__EXERCISE__. The expected answer comprises all lines from the entries that contain the string "Modeste".

(Extracted data entries)
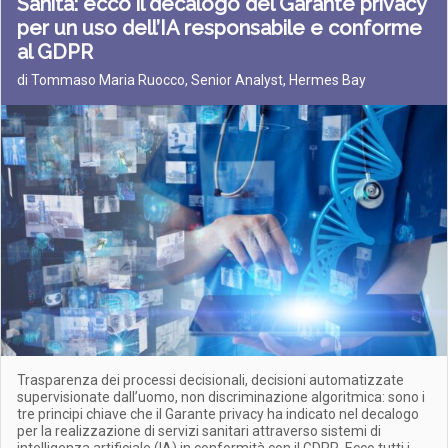
Sanità: ecco il decalogo del Garante privacy
per un uso dell’IA responsabile e conforme
al GDPR
di Tommaso Maria Ruocco, Senior Analyst, Hermes Bay
Trasparenza dei processi decisionali, decisioni automatizzate
supervisionate dall’uomo, non discriminazione algoritmica: sono i
tre principi chiave che il Garante privacy ha indicato nel decalogo
per la realizzazione di servizi sanitari attraverso sistemi di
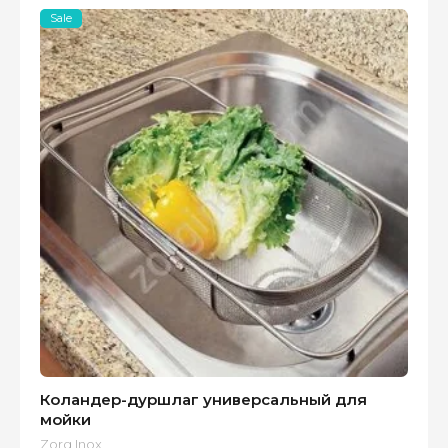
Sale
Коландер-дуршлаг универсальный для
мойки
Zorg Inox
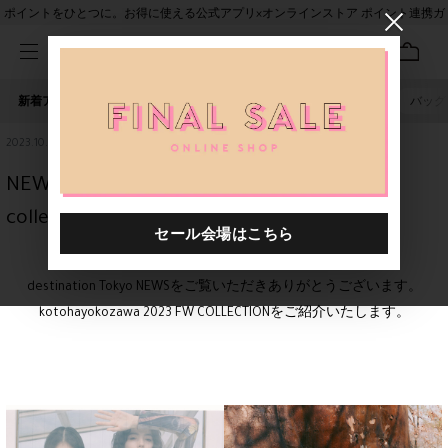
ポイントをひとつに。お得に使える公式アプリ×オンラインストア ポイント連携ガ
イド
新着アイテム
人気ワード
セール
40th限定
ピアス
バッグ
2023.10.19
NEW ARRIVAL / kotohayokozawa 2023FW
collection
destination Tokyo NEWSをご覧いただきありがとうございます。
kotohayokozawa 2023 FW COLLECTIONをご紹介いたします。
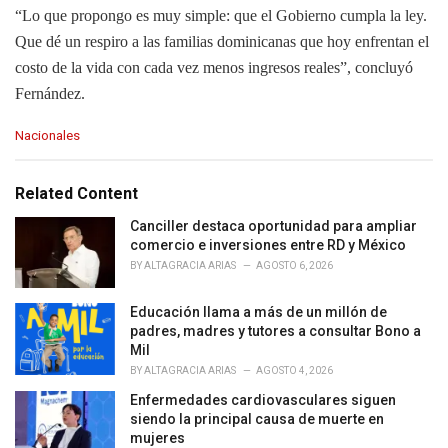
“Lo que propongo es muy simple: que el Gobierno cumpla la ley.
Que dé un respiro a las familias dominicanas que hoy enfrentan el
costo de la vida con cada vez menos ingresos reales”, concluyó
Fernández.
C
Nacionales
a
t
e
Related Content
g
o
Canciller destaca oportunidad para ampliar
r
comercio e inversiones entre RD y México
i
BY
ALTAGRACIA ARIAS
AGOSTO 6, 2026
e
s
Educación llama a más de un millón de
:
padres, madres y tutores a consultar Bono a
Mil
BY
ALTAGRACIA ARIAS
AGOSTO 4, 2026
Enfermedades cardiovasculares siguen
siendo la principal causa de muerte en
mujeres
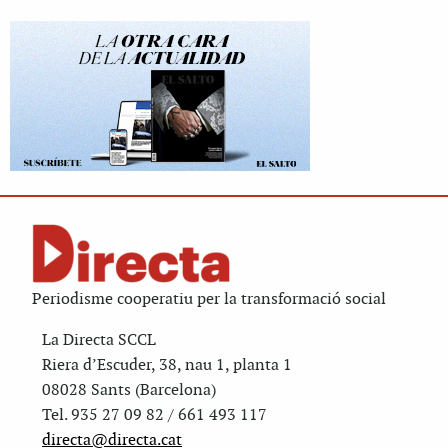
Periodisme cooperatiu per la transformació social
La Directa SCCL
Riera d’Escuder, 38, nau 1, planta 1
08028 Sants (Barcelona)
Tel. 935 27 09 82 / 661 493 117
directa@directa.cat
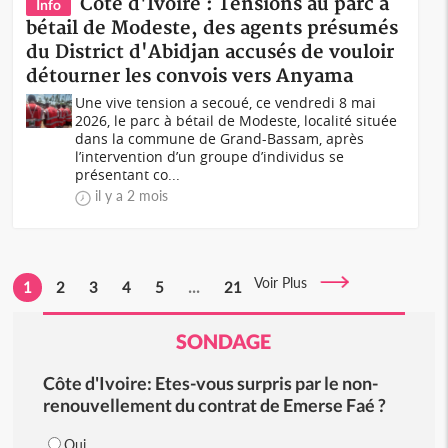
Côte d'Ivoire : Tensions au parc à
Info
bétail de Modeste, des agents présumés
du District d'Abidjan accusés de vouloir
détourner les convois vers Anyama
Une vive tension a secoué, ce vendredi 8 mai
2026, le parc à bétail de Modeste, localité située
dans la commune de Grand-Bassam, après
l’intervention d’un groupe d’individus se
présentant co...
il y a 2 mois
Voir Plus
1
2
3
4
5
...
21
SONDAGE
Côte d'Ivoire: Etes-vous surpris par le non-
renouvellement du contrat de Emerse Faé ?
Oui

__SOLUTION TO THIS EXERCISE__.
bétail de Modeste, des agents présumés
2026, le parc à bétail de Modeste, localité située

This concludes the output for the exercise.